From Wiki Hyperelastic material we see that
$\boldsymbol{\sigma} = -p~\boldsymbol{\mathit{1}} + 2~\boldsymbol{F}\cdot\frac{\partial W}{\partial \boldsymbol{C}}\cdot\boldsymbol{F}^T = -p~\boldsymbol{\mathit{1}} + 2~\boldsymbol{F}\cdot\left(\frac{\partial W}{\partial I_1}\,\frac{\partial I_1}{\partial \boldsymbol{C}}\right)\cdot\boldsymbol{F}^T$. The derivative of W wrt I1 is
$\frac{\partial W}{\partial I_1}=a\,b\,\exp[b(I_1-3)]$ and from Wiki Tensor derivatives $\frac{\partial I_1}{\partial \boldsymbol{C}} & = \boldsymbol{\mathit{1}}$. Hence the stress is not-zero at zero strain. Your model is not hyperelastic.

A better model is $W=a\left[\exp[b(I_1-3)^2]-1\right]$ which is similar to Fung's exponential model and does give zero stress at zero strain.

### Thank you

You consider the incompressible material. In this case we have hydrostatic pressure which is not determined by strains.

If I understand right then for Fung material sresses is not zero under simplification for big stretches.

### Re: Fung material and undetermined mean stress

The model and equations discussed in this blog describes isochoric deformations. The stress computed using these equations may not be able to balance the applied external forces.  The unbalanced forces will have to be balanced by the mean stress (p).   In other words, the mean stress  will depend on the applied external forces in such a way that internal and external forces are balanced.

At zero strain the external force is (presumably) zero and hence the pressure predicted by the Fung model will be zero.

-- Biswajit

### Undetermined mean stress

Yes, typically the pressure field will have to be solved for separately in order to satisfy equilibrium and boundary conditions. This is one of the blessings and curses of being literal about incompressibility.

Matt Lewis
Los Alamos, New Mexico

Null

### How is the proposed model better than the initial one?

Thanks for the explanation.

Is'nt it possible that W could still be zero based on what value our lagrange multiplier p might turn out to be say in an uniaxial condition?

But I don't understand as to how is the proposed one any different from the initial one I mentioned in my post W=a[exp[b(I1-3)]-1]

And a follow up question would be as to what will happen if such models are used to fit our experimental data?

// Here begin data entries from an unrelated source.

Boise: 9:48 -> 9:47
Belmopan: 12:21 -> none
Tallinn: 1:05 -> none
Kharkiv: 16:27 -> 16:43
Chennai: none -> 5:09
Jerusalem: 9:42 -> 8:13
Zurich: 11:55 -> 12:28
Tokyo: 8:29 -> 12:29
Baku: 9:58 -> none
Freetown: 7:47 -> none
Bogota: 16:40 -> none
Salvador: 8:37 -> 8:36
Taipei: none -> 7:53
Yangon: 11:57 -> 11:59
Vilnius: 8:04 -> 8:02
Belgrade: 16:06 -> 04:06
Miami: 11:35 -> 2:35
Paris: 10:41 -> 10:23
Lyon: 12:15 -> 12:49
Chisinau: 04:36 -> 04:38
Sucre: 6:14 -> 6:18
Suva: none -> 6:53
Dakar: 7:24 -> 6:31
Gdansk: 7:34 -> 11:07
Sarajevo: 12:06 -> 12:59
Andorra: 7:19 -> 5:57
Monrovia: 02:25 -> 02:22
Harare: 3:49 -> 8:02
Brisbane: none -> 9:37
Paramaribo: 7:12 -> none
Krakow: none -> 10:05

It would still be able to get the constants, so my qn is as to what is the implication of using such models to fit our experimental data?

### Re: Incompressible hyperelasticity and exponential models

Consider a ball made of an incompressible solid.  Apply a uniform external pressure to the ball.  Under this condition the ball is effectively rigid and does not have any internal energy.  What is the stress in the ball?

Hyperelasticity is a model for material behavior.  Such models should be independent of external forces, body forces, and other boundary conditions.  Your model depends on the boundary conditions for predicting the expected elastic response.  The modified model does not.  Both models are less than realistic.  That is why we prefer to use compressible hyperelastic models when possible.

-- Biswajit

### Re: Incompressible hyperelasticity and exponential models

Mathematically if there is no stored energy then the stress should be zero as well for a hyperelastic material. So for the example you have given also this will hold good right?

However, I still don't quite understand how the modified model response function will make the stress=0 when strain =0.

So according to the modified equation, we have $W=a\left[\exp[b(I_1-3)^2]-1\right]$ so
mathematically our
∂W/(∂I_1 )=-4abe^(b〖(I_1-3)〗^2 ) and we know that  $\frac{\partial I_1}{\partial \boldsymbol{C}} & = \boldsymbol{\mathit{1}}$, so still we donot satisfy the stress=0, when strain=0 condition here. What am i missing here?

Considering that we do not need the p to be solved to get our zero-stress-strain configuration..

### More on exponential hyperelasticity

A good way to understand incompressible behavior in rubbers is to start with the ball image and vary boundary conditions.  In the previous example you could substitute the applied pressue with zero pressure and not observe any change.  Now take the ball and put it between two perfectly smooth plates and apply a clamping force on the plates.  That is equivalent to having a slightly more complex  pressure boundary condition on the ball.  What is the stress in the ball? And so on.

Regarding the formula above see  http://www.wolframalpha.com/input/?i=A+%28exp%28b%28x-3%29^2%29-1%29

-- BIswajit

### Thanks Dr.Biswajit

I understand now, I think.

Can you please provide me with any book references that discuss this concept of zero stress-zero strain with an example like you have said to better understand how this works for the various phenomenological models that exist out in the literature?

Regards

Nisha

Thank you